*What is required:*
Retype exactly the lines from the line with "This screenshot has width=1568, height=1403." to the end of the data, keeping both boundary lines.

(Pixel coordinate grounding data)
━━━━━━━━━━━━━━━━━━━━━━━━━━━━━━
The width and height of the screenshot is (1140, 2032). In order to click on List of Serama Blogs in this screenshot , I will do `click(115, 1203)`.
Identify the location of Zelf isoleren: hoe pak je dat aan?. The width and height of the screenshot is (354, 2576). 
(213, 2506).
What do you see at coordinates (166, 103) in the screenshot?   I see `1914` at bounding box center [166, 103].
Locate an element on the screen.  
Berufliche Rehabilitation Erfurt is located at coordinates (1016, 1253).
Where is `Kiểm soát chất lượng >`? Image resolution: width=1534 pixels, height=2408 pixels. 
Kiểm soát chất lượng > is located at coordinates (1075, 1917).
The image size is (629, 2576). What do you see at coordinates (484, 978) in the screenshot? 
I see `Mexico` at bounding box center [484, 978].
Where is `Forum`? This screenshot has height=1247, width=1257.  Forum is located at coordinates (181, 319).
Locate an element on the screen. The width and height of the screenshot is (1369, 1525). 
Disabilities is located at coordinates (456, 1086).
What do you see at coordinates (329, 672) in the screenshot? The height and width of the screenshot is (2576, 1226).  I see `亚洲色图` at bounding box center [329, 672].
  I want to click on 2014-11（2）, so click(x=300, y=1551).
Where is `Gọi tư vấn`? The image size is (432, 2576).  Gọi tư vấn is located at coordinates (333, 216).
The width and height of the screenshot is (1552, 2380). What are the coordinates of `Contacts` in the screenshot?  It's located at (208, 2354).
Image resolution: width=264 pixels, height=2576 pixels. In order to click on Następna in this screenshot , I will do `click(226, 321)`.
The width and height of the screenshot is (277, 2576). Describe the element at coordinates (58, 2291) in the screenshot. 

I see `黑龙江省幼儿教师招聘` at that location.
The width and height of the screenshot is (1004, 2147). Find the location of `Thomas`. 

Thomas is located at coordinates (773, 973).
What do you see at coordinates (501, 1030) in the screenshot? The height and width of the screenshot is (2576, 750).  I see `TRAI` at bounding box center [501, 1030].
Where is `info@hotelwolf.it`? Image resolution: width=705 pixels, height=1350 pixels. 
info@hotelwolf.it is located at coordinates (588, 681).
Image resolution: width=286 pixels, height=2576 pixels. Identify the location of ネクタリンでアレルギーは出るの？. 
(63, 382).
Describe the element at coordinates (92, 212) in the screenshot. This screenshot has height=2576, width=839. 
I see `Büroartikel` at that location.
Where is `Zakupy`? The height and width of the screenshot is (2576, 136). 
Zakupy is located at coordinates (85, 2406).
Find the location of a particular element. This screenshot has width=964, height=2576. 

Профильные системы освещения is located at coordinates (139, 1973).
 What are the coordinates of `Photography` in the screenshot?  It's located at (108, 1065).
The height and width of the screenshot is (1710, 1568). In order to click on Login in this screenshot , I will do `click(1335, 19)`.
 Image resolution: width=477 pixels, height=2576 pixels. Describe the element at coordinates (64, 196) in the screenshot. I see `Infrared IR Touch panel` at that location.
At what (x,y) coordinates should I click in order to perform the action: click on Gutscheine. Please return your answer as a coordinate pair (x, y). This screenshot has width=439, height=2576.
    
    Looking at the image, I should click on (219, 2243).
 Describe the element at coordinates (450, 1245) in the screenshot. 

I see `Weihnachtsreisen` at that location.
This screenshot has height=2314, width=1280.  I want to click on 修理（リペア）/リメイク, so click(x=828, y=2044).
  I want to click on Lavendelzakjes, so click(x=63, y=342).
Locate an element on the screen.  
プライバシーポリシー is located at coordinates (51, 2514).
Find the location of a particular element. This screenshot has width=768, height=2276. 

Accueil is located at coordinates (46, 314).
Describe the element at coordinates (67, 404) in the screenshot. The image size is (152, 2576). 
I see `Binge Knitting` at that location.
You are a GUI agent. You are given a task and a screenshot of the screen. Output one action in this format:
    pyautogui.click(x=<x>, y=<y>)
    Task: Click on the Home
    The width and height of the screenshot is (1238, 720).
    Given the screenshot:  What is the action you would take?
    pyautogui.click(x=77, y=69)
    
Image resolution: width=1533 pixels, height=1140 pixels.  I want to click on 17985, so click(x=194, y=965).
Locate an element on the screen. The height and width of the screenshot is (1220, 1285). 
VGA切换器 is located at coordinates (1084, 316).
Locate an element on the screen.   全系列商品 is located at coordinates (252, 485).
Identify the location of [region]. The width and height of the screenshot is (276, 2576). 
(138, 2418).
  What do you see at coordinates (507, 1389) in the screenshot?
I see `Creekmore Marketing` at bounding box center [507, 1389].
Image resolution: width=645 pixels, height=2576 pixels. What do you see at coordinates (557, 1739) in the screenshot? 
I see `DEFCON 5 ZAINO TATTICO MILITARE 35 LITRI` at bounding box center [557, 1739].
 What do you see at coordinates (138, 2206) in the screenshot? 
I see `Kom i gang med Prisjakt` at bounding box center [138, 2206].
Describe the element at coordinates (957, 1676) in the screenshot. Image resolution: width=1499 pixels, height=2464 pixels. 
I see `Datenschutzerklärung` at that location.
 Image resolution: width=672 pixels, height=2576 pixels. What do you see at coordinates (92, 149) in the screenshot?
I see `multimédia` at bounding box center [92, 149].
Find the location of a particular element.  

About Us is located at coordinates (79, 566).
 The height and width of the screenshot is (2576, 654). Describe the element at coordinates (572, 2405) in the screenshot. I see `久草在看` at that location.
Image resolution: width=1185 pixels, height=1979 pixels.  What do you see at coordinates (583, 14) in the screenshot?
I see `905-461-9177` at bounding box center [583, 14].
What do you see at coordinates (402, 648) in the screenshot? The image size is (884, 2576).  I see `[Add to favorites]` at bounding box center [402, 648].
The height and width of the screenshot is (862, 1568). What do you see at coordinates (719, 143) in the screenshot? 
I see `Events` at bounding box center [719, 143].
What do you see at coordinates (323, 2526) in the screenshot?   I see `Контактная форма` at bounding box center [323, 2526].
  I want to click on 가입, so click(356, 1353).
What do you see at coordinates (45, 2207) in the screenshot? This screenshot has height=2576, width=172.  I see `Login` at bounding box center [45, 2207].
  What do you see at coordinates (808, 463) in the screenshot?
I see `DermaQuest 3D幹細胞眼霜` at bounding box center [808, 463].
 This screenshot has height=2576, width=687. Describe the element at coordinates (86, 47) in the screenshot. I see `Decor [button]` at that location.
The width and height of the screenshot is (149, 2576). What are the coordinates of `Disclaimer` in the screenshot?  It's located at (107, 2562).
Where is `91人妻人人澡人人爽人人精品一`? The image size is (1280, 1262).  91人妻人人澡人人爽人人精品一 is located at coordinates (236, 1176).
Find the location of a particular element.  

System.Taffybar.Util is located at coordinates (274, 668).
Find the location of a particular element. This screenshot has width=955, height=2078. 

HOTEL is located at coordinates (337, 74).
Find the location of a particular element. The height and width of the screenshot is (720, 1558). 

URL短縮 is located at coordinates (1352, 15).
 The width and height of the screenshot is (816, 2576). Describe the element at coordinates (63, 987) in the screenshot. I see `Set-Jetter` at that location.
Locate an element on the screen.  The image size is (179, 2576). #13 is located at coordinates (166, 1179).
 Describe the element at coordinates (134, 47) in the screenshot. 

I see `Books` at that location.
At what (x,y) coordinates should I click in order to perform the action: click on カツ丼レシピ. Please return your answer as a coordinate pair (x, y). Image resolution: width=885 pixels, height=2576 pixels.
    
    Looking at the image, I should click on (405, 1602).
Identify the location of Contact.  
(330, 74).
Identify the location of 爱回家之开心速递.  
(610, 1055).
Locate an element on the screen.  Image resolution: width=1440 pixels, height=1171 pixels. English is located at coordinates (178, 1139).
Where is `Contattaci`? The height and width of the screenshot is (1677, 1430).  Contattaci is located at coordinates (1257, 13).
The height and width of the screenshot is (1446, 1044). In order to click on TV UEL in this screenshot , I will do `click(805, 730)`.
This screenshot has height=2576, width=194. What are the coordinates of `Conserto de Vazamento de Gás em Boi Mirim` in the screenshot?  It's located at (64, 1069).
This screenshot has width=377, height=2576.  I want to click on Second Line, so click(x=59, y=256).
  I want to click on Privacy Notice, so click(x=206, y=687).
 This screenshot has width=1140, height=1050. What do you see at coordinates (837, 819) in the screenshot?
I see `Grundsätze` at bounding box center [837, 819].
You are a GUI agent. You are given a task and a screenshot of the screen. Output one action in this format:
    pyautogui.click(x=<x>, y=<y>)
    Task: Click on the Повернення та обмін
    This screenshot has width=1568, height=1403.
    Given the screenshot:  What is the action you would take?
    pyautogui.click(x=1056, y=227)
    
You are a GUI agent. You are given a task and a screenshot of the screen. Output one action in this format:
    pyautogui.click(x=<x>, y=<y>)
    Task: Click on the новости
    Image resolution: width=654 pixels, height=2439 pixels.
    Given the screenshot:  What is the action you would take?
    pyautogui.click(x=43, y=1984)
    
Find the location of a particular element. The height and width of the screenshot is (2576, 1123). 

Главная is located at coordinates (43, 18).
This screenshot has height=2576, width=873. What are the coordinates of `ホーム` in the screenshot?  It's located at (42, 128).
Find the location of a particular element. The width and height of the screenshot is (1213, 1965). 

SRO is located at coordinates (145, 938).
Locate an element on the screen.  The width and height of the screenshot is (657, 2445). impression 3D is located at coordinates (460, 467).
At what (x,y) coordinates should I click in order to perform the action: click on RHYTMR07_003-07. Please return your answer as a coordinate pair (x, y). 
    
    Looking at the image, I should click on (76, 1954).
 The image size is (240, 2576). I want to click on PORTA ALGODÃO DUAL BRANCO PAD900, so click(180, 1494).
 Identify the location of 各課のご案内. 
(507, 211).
━━━━━━━━━━━━━━━━━━━━━━━━━━━━━━
*Solution:*
    This screenshot has width=1568, height=1403.
    Given the screenshot:  What is the action you would take?
    pyautogui.click(x=1056, y=227)
    
You are a GUI agent. You are given a task and a screenshot of the screen. Output one action in this format:
    pyautogui.click(x=<x>, y=<y>)
    Task: Click on the новости
    Image resolution: width=654 pixels, height=2439 pixels.
    Given the screenshot:  What is the action you would take?
    pyautogui.click(x=43, y=1984)
    
Find the location of a particular element. The height and width of the screenshot is (2576, 1123). 

Главная is located at coordinates (43, 18).
This screenshot has height=2576, width=873. What are the coordinates of `ホーム` in the screenshot?  It's located at (42, 128).
Find the location of a particular element. The width and height of the screenshot is (1213, 1965). 

SRO is located at coordinates (145, 938).
Locate an element on the screen.  The width and height of the screenshot is (657, 2445). impression 3D is located at coordinates (460, 467).
At what (x,y) coordinates should I click in order to perform the action: click on RHYTMR07_003-07. Please return your answer as a coordinate pair (x, y). 
    
    Looking at the image, I should click on (76, 1954).
 The image size is (240, 2576). I want to click on PORTA ALGODÃO DUAL BRANCO PAD900, so click(180, 1494).
 Identify the location of 各課のご案内. 
(507, 211).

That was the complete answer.